DOUG PAISLEY


Since the release of his self-titled debut fifteen years ago, Doug Paisley has earned accolades for unflinchingly self-reflective songs delivered with simplicity and beauty. Though Paisley has always collaborated with topnotch Canadian musicians including luminaries like Garth Hudson, Leslie Feist, and Mary Margaret O’Hara, his records have drawn poignancy also from moments where the listener hears Paisley as he most often hears himself: unadorned and alone with his guitar. The critical response to Paisley’s sophomore release, Constant Companion, underlined this quality. MOJO, naming the album one of the top ten of 2010, found in its “rare kind of purity” evidence that “an anti-star is born”.

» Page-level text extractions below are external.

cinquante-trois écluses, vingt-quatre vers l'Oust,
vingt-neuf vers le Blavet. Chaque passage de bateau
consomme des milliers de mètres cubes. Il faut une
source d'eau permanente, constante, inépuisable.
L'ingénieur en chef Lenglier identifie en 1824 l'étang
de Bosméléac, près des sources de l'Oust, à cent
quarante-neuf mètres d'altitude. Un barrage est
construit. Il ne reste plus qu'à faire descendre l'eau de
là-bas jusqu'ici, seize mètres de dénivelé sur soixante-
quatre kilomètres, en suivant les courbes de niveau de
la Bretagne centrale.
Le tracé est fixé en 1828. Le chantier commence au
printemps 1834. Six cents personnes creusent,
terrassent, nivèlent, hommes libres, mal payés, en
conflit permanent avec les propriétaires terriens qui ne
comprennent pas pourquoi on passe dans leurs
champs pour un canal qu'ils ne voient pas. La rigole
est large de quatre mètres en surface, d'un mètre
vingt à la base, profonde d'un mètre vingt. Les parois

While Rolling Stone deemed it to be a “nearly perfect singer-songwriter record”, UNCUT described it as “sure-footed and ageless…uncluttered, sad and unerringly lovely.” The “quiet and contemplative” nature of Paisley’s last record, Starter Home, continued this trend, earning it a place in the New Yorker’s top ten albums of 2018.   

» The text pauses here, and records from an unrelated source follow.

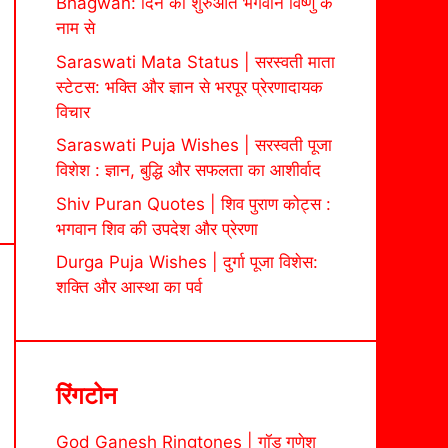
Bhagwan: दिन की शुरुआत भगवान विष्णु के
नाम से
Saraswati Mata Status | सरस्वती माता
स्टेटस: भक्ति और ज्ञान से भरपूर प्रेरणादायक
विचार
Saraswati Puja Wishes | सरस्वती पूजा
विशेश : ज्ञान, बुद्धि और सफलता का आशीर्वाद
Shiv Puran Quotes | शिव पुराण कोट्स :
भगवान शिव की उपदेश और प्रेरणा
Durga Puja Wishes | दुर्गा पूजा विशेस:
शक्ति और आस्था का पर्व
रिंगटोन
God Ganesh Ringtones | गॉड गणेश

Paisley’s new record, Say What You Like, underscores his prowess as a songwriter, while exploring new sonic terrain with producer Afie Jurvanen. Distilled from more than 250 unrecorded songs penned by Paisley over the last decade, the eleven tracks selected by Jurvanen combine folk, country and pop sensibilities to showcase Paisley’s rich sense of melody and remarkable way with words. The final product is Paisley at his best – honest, exposed, searching – and yet comforting in his ability to communicate the universal in the struggles of the individual. In meditations on the disappointments and shortcomings of love,

Paisley looks hard at middle age, and facing the time “when looking young is getting old.” “We’re always somewhere in-between forever and walking away / we’ll spend a lifetime, you and me, day by day.” One cannot help but get the sense from these songs that Paisley simply must write – it's about emotional survival and the process of working through. “As a songwriter these days,” Paisley reflected earlier this year, “there’s very little to gain and very little to lose so I am working only from the heart, there’s no other motive.” It shows..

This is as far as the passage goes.